The method used for parameter estimation, including "MLE"
(Maximum Likelihood Estimation), "MAP" (Maximum A Posteriori),
"ABC" (Approximate Bayesian Computation), and "RNN"
(Recurrent Neural Network).
estimate [Character]
This estimation approach is adopted when latent rules are absent and human behavior aligns with the value update objective. In other words, it is the estimation method employed when the log-likelihood can be calculated.
Log-likelihood reflects the similarity between the human's observed choice and the model's prediction. The free parameters (e.g., learning rate) govern the entire Markov Decision Process, thereby controlling the returning log-likelihood value. Maximum Likelihood Estimation (MLE) then involves finding the set of free parameters that maximizes the sum of the log-likelihoods across all trials.
The search for these optimal parameters can be accomplished using various algorithms. For details, please refer to the documentation for algorithm.
The Markov Decision Process (MDP) continuously updates the expected value of each action.
These expected values are transformed into action probabilities using the soft-max function.
The log-probability of each action is calculated.
The likelihood is defined as the product of the human actions and the log-probabilities estimated by the model.
Maximum A Posteriori (MAP) is an extension of Maximum Likelihood Estimation (MLE) In addition to optimizing parameters for each individual subject based on the likelihood, Maximum A Posteriori incorporates information about the population distribution of the parameters.
Perform an initial Maximum Likelihood Estimation (MLE) to find the best-fitting parameters for each individual subject.
Use these best-fitting parameters to estimate the Probability
Density Function of the population-level parameter distribution.
(The Expectation–Maximization with Maximum A Posteriori estimation
(EM-MAP) framework is inspired by the
sjgershm/mfit.
However, unlike mfit, which typically assumes a normal
distribution for the posterior. In my opinion, the posterior
density is derived based on the specific prior distribution. For
example, if the prior follows an exponential distribution, the
estimation remains within the exponential family rather than being
forced into a normal distribution.)
Perform Maximum Likelihood Estimation (MLE) again for each subject. However, instead of returning the log-likelihood, the returned value is the log-posterior. In other words, this step considers the probability of the best-fitting parameter occurring within its derived population distribution. This penalization helps avoid finding extreme parameter estimates.
The above steps are repeated until the log-posterior converges.
Simulation-Based Inference (SBI) can be employed when calculating the log-likelihood is impossible or computationally intractable. Simulation-Based Inference (SBI) generally seeks to establish a direct relationship between the behavioral data and the parameters, without compressing the behavioral data into a single value (log-likelihood).
The Approximate Bayesian Computation (ABC) model is trained by finding a mapping between the summary statistics and the free parameters.

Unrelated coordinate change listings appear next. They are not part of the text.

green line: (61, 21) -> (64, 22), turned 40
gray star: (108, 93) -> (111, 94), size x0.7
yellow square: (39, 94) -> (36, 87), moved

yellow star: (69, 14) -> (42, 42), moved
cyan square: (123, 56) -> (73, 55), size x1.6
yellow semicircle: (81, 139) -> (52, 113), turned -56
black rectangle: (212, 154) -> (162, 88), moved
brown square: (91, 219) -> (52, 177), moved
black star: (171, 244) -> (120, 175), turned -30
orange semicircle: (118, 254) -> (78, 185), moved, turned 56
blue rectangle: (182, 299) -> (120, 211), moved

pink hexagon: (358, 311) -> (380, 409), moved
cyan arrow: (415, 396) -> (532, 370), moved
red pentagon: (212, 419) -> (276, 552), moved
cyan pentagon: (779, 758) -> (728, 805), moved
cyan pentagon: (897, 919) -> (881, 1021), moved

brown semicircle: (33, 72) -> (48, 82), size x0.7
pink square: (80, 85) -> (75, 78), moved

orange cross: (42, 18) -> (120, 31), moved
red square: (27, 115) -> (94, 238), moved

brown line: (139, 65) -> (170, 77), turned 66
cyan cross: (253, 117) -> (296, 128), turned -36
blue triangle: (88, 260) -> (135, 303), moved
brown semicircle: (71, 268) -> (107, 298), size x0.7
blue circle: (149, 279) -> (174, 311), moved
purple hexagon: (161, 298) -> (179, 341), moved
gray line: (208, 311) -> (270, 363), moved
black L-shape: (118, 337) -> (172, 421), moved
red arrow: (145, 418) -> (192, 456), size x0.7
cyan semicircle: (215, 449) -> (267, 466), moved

Once the model is trained, given a new set of summary statistics, the model can instantly determine the corresponding input parameters.
Generate a large amount of simulated data using randomly sampled input parameters.
Compress the simulated data into summary statistics—for instance, by calculating the proportion of times each action was executed within different blocks.
Establish the mapping between these summary statistics and the input parameters, which constitutes training the Approximate Bayesian Computation (ABC) model.
Given a new set of summary statistics, the trained model outputs the input parameters most likely to have generated those statistics.
The Recurrent Neural Network (RNN) directly seeks a mapping between the simulated dataset itself and the input free parameters. When provided with new behavioral data, the trained model can estimate the input parameters most likely to have generated that specific dataset.
The Recurrent Neural Network (RNN) component included in
multiRL is merely a shell for TensorFlow. Consequently,
users who intend to use estimate = "RNN" must first install
TensorFlow.
The Recurrent Neural Network (RNN) model is trained using only state
and action data as the raw dataset by default. In other words,
the developer assumes that the only necessary input information for the
Recurrent Neural Network (RNN) comprises the trial-by-trial object
presentation (the state) and the agent's resultant action. This
constraint is adopted because excessive input information may not only
interfere with model training but also lead to unnecessary time
consumption.
The raw simulated data is limited to the state (object information presented on each trial) and the action chosen by the agent in response to that state.
After the simulated data is generated, it is partitioned into a training set and a validation set, and the RNN training commences.
The iteration stops when both the training and validation sets converge. If the Mean Squared Error (MSE) of the validation set is high while the MSE of the training set is low, this indicates overfitting, suggesting that the Recurrent Neural Network (RNN) model may lack generalization ability.
Given a new dataset, the trained model infers the input parameters that are most likely to have generated that dataset.
# supported estimate methods
# Maximum Likelihood Estimation
estimate = "MLE"
# Maximum A Posteriori
estimate = "MAP"
# Approximate Bayesian Computation
estimate = "ABC"
# Recurrent Neural Network
estimate = "RNN"